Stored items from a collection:
------------------------------
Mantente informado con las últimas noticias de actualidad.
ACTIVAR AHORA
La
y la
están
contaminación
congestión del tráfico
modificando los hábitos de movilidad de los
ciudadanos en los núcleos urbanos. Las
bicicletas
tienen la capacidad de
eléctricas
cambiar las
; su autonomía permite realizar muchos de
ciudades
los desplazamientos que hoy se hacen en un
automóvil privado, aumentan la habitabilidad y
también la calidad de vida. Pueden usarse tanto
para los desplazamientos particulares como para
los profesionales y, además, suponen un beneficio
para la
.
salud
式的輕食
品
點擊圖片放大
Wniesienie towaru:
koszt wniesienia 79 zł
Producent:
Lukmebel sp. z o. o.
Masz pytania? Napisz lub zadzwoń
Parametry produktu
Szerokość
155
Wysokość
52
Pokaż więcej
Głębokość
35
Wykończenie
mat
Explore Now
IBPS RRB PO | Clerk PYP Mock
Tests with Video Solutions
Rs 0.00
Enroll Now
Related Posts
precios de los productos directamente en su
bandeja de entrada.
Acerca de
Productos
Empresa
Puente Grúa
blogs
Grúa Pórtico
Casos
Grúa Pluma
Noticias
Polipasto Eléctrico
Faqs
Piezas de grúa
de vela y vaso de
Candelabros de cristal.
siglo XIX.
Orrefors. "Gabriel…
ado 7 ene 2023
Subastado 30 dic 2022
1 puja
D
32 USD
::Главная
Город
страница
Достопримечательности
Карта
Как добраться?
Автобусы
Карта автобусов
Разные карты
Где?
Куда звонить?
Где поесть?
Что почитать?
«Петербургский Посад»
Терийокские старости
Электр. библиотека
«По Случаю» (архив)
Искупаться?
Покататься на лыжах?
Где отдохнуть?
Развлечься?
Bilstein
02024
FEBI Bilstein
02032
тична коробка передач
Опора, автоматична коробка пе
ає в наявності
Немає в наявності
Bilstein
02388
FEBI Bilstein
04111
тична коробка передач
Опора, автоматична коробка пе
------------------------------
Required action:
Copy every line in the data above that has the string "desplazamientos" in it.

Answer for the task:
los desplazamientos que hoy se hacen en un
para los desplazamientos particulares como para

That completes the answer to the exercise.